This report from Reuters is carried by Khaleej Times from Dubai. It notes that yet-to-be-made public guidelines from the Saudi Ministry of the Interior takes away from the religious police its power to detain suspects. It also prevents them from extracting confessions and will order inspections of all Commission headquarters to ensure that they hold no detainees.

Reuters usually gets the story right in Saudi Arabia, so I believe that the new guidelines have been issued, if not announced. This denotes another market restriction on the authority of the religious police and comes in response to reports of abuse that now find them involved in several criminal and civil court cases.

Saudi takes steps to curb morality police powers

RIYADH (Reuters) – The Saudi Interior Ministry has issued guidelines banning morality police from detaining suspects, after recent deaths in their custody raised questions about the role of the controversial force.

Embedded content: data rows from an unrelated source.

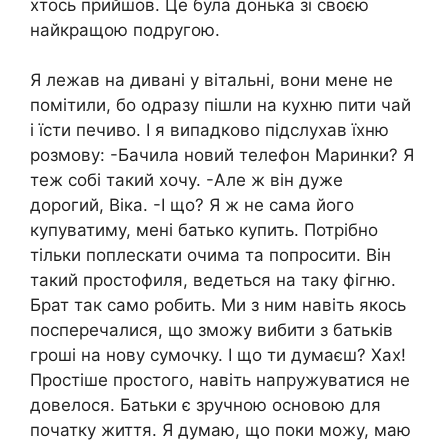
хтось прийшов. Це була донька зі своєю
найкращою подругою.
Я лежав на дивані у вітальні, вони мене не
помітили, бо одразу пішли на кухню пити чай
і їсти печиво. І я випадково підслухав їхню
розмову: -Бачила новий телефон Маринки? Я
теж собі такий хочу. -Але ж він дуже
дорогий, Віка. -І що? Я ж не сама його
купуватиму, мені батько купить. Потрібно
тільки поплескати очима та попросити. Він
такий простофиля, ведеться на таку фігню.
Брат так само робить. Ми з ним навіть якось
посперечалися, що зможу вибити з батьків
гроші на нову сумочку. І що ти думаєш? Хах!
Простіше простого, навіть напружуватися не
довелося. Батьки є зручною основою для
початку життя. Я думаю, що поки можу, маю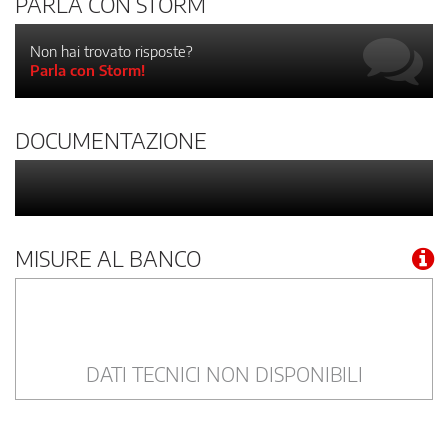
PARLA CON STORM
Non hai trovato risposte?
Parla con Storm!
DOCUMENTAZIONE
MISURE AL BANCO
DATI TECNICI NON DISPONIBILI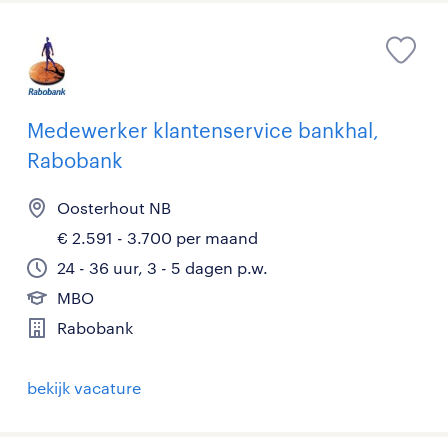
Medewerker klantenservice bankhal,
Rabobank
Oosterhout NB
€ 2.591 - 3.700 per maand
24 - 36 uur, 3 - 5 dagen p.w.
MBO
Rabobank
bekijk vacature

Newspapers reported on Friday and Saturday that the order, which has been distributed to state prosecutors, includes an explicit ban on extracting confessions and inspections of morality police offices to ensure no one is being held there.

The order follows previous efforts to regulate the activities of the Committee for the Promotion of Virtue and Prevention of Vice, including a royal decree last year that they must deliver suspects to Interior Ministry police officers.

A source close to the affair told Reuters that this week’s order was not intended to be made public. Recent cases have caused embarrassment to the force, which has wide powers to enforce bans on drugs, alcohol and prostitution.

Saudi critics say the body, whose members intervene to stop unrelated men and women from mixing in public and sometimes interrogate people to check if their beliefs fit with Saudi Arabia’s Islamic orthodoxy, is an affront to civil rights.

…Okaz newspaper said on Saturday two members of the body have been sacked for questioning an Austrian pilgrim in Medina after the pilgrim filed a complaint with a government rights body.